Primo su tutti la rivoluzione ideologica della Chiesa e del pensiero collettivo verso di questa.
In periodo di rivoluzione, ad un cardinale che si lamenta della scarsa sicurezza nell’uscire per le strade Adriano VII, che ha già cominciato il processo di trasformazione, semplicemente risponde che “la Chiesa ha grande bisogno di un martire”, e che si tratta sempre di inviti e mai di imposizioni. La Chiesa è troppo distante dalle persone.
Il nuovo Papa decide inoltre di vendere i beni della Chiesa per rifondarne la spiritualità e l’immagine, ma allo stesso tempo distogliere le attenzioni mediatiche da vicissitudini personali precedenti alla sua nomina.
Quante analogie con la situazione attuale, con lo IOR, con l’abdicazione di Benedetto XVI e alla elezione di Francesco I.
Altro tema che accompagna il libro è quello del giornalismo commerciale: non mancano velate critiche al sistema di diffusione delle notizie, che troppo spesso sceglie solo in base alla pessima morale del numero di copie vendute.
La veridicità delle notizie non è più così importante, perché “l’appetito del pubblico è capriccioso” e “bisogna tentarlo con esche variate”, “se le trote sono stanche di zanzare, bisogna provare con le mosche”.
Anche in questo caso quante analogie con la disinformazione odierna, con l’abilità di modificare la comunicazione di certe notizie, con il conflitto di interessi per eccellenza, col problema di un giornalismo scarsamente indipendente.
Nonostante questo libro abbia più di un secolo, per questi e altri aspetti risulta estremamente attuale, con riferimenti che possono aprire parentesi nel mondo moderno.

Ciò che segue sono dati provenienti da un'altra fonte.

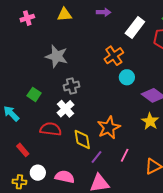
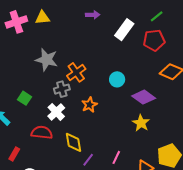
yellow triangle: (64, 15) -> (43, 18), moved
pink cross: (27, 18) -> (16, 22), size x1.5
orange cross: (114, 56) -> (76, 72), moved
orange star: (109, 128) -> (89, 105), moved, size x0.7
red rectangle: (23, 150) -> (14, 154), turned 72

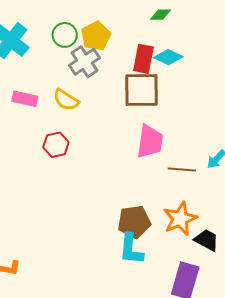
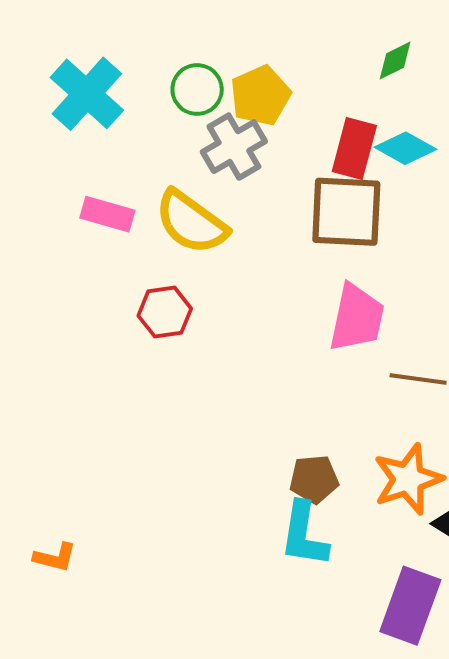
green diamond: (161, 15) -> (395, 61), turned -30
yellow semicircle: (66, 100) -> (191, 222), size x1.4
brown pentagon: (134, 222) -> (314, 479), size x0.7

Sembra una conferma del la “teoria dei corsi e dei ricorsi storici” di Giambattista Vico.
Un libro avvincente, imperniato su un personaggio che si potrebbe definire rivoluzionario, intrigante, parzialmente scorretto per un fine superiore e in grado di catturare la nostra simpatia.
Quando arriverete alla fine di questa storia, Adriano VII e la sua stravagante personalità vi saranno stati talmente di compagnia che vi mancheranno.